16 de novembro de 2022

Por: Antonio Mazzucco e José Henrique Torres

Este artigo tem por finalidade detalhar as cláusulas e condições comumente em contratos de compra e venda de ações ou cotas sociais. Não é objetivo deste artigo detalhar cada uma dessas cláusulas e condições, mas apenas dar uma visão geral aos profissionais que lidem com isso no dia a dia e não tenham formação jurídica.

Os Contratos de Compra e Venda de Participação Societária (vamos denominá-lo pela sigla “SPA” ou Share Purchase Agreement) são celebrados entre um comprador e vendedor(es) de participação societária de uma empresa-alvo. Pelo SPA, o vendedor concorda em vender e o comprador concorda em comprar um número específico de ações ou cotas por um preço especificado e conforme demais termos e condições acordados. O SPA tem por objetivo formalizar um acordo mútuo, por escrito, desses termos e condições.

Quando um comprador adquire a totalidade ou parte significativa das ações de uma empresa-alvo, deve ter em conta que a sociedade possui ativos e passivos e que os passivos podem afetar a avaliação de valor feita pelo comprador. O SPA pode ou não conter cláusulas que reduzam a exposição do comprador a esses passivos cujo valor o vendedor estaria obrigado a indenizar. Dessa qualquer maneira, uma transação de M&A é sempre precedida por uma due diligence (“DD”), que pode ser mais ou menos extensa. A due diligence tem por finalidade não apenas identificar eventuais passivos e contingências, mas também obter informações importantes sobre o vendedor (em especial sua liquidez e capacidade para dispor dos seus ativos) e sobre a empresa objeto da aquisição, tais como sua base real de ativos (ativo imobilizado, contratos, finanças, recursos humanos e clientes, entre outros).

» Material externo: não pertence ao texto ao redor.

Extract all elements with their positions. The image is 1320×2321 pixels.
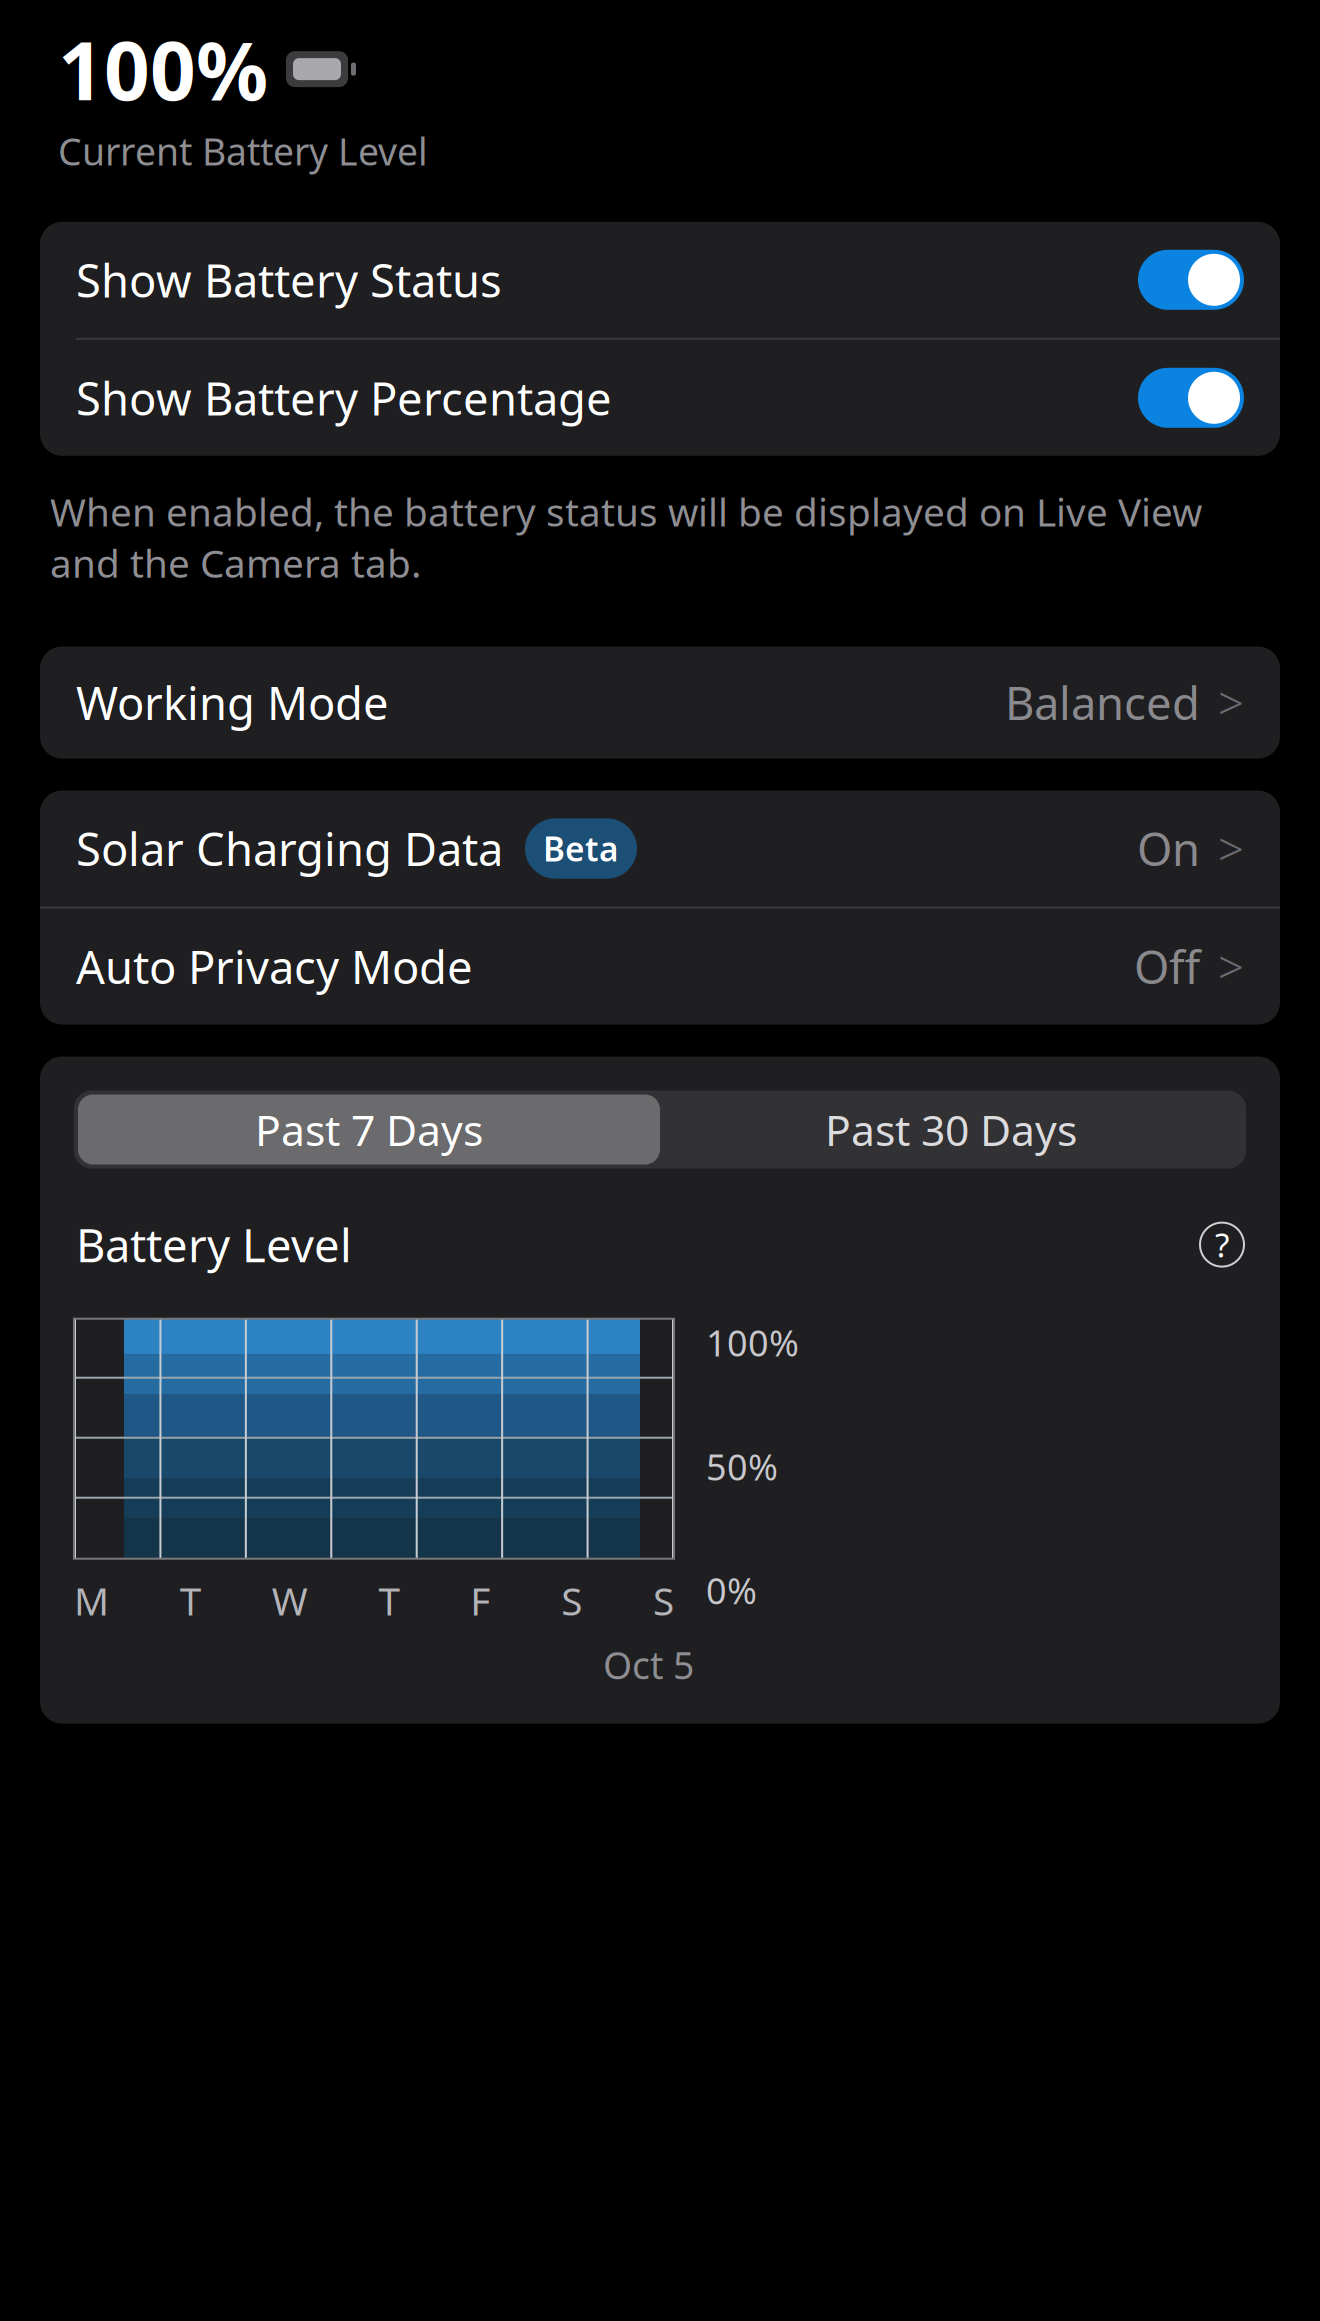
staticText: Solar Charging Data (76, 818, 503, 879)
staticText: Balanced (1005, 672, 1200, 733)
staticText: Battery Level (76, 1214, 352, 1275)
button[interactable]: Past 7 Days (78, 1094, 660, 1164)
staticText: Beta (543, 826, 619, 871)
staticText: > (1218, 818, 1244, 879)
staticText: W (272, 1575, 308, 1626)
staticText: > (1218, 672, 1244, 733)
staticText: S (561, 1575, 582, 1626)
staticText: 100% (706, 1319, 799, 1366)
staticText: Past 7 Days (255, 1101, 483, 1158)
staticText: On (1137, 818, 1200, 879)
button[interactable]: Help (1200, 1223, 1244, 1267)
staticText: Show Battery Status (76, 250, 502, 310)
staticText: Auto Privacy Mode (76, 936, 473, 997)
button[interactable]: Past 30 Days (660, 1094, 1242, 1164)
staticText: F (470, 1575, 490, 1626)
staticText: 100% (58, 16, 268, 122)
staticText: When enabled, the battery status will be… (50, 486, 1202, 588)
button[interactable]: Working Mode (40, 646, 1280, 758)
button[interactable]: Show Battery Status (40, 222, 1280, 338)
staticText: 0% (706, 1566, 757, 1614)
staticText: M (74, 1575, 109, 1626)
staticText: Oct 5 (603, 1640, 694, 1690)
staticText: Working Mode (76, 672, 389, 733)
staticText: ? (1215, 1222, 1229, 1267)
staticText: Current Battery Level (58, 126, 428, 176)
button[interactable]: Show Battery Percentage (40, 340, 1280, 456)
button[interactable]: Auto Privacy Mode (40, 908, 1280, 1024)
staticText: S (653, 1575, 674, 1626)
button[interactable]: Solar Charging Data (40, 790, 1280, 906)
staticText: Show Battery Percentage (76, 368, 612, 428)
staticText: Past 30 Days (825, 1101, 1077, 1158)
staticText: > (1218, 936, 1244, 997)
staticText: T (378, 1575, 400, 1626)
staticText: T (180, 1575, 201, 1626)
staticText: Off (1134, 936, 1200, 997)
staticText: 50% (706, 1442, 778, 1490)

Considerações Preliminares

As Considerações Preliminares, embora não essenciais, são um importante elemento do SPA, ou mesmo de qualquer outro contrato. Em especial após a edição do Código Civil de 2002, segundo o qual “os negócios jurídicos devem ser interpretados conforme a boa-fé” (art. 113). Essas cláusulas explicam as razões de cada uma das partes e costumam indicar os eventos que precederam a contratação. Uma vez que os contratos são celebrados na maioria das vezes enquanto há um bom entendimento entre as partes, é comum que não se dê a devida importância a essas cláusulas que poderão ter importância quando da interpretação do contrato em um eventual processo arbitral ou judicial.

Definições

Em um SPA devem ser atribuídos significados específicos a palavras específicas. Isso torna o contrato preciso, em especial quanto ao significado de palavras comumente usadas em determinadas indústrias ou contextos ou ainda em setores específicos. Embora certas palavras ou frases possam ser definidas no corpo de um contrato, quaisquer palavras ou frases com significados críticos, ambíguos ou que exijam definições ou explicações longas devem ser incluídas na seção de definições. Isso é particularmente útil no caso de palavras, frases ou conceitos recorrentes. Cada termo definido deve estar inicialmente entre aspas para que fique claro que é um termo definido, em negrito (para que seja facilmente encontrado) e a primeira letra de cada palavra definida em maiúscula, para que fique claro em todo o contrato que quando a palavra estiver em tal forma maiúscula é de fato um termo definido e, como tal, será interpretado conforme a definição. Se, por exemplo, “Parte” for um termo definido referindo-se a uma Parte do contrato, evitará confusão quando a palavra “parte”, toda em letras minúsculas, for usada para se referir a qualquer parte que não seja uma Parte do contrato.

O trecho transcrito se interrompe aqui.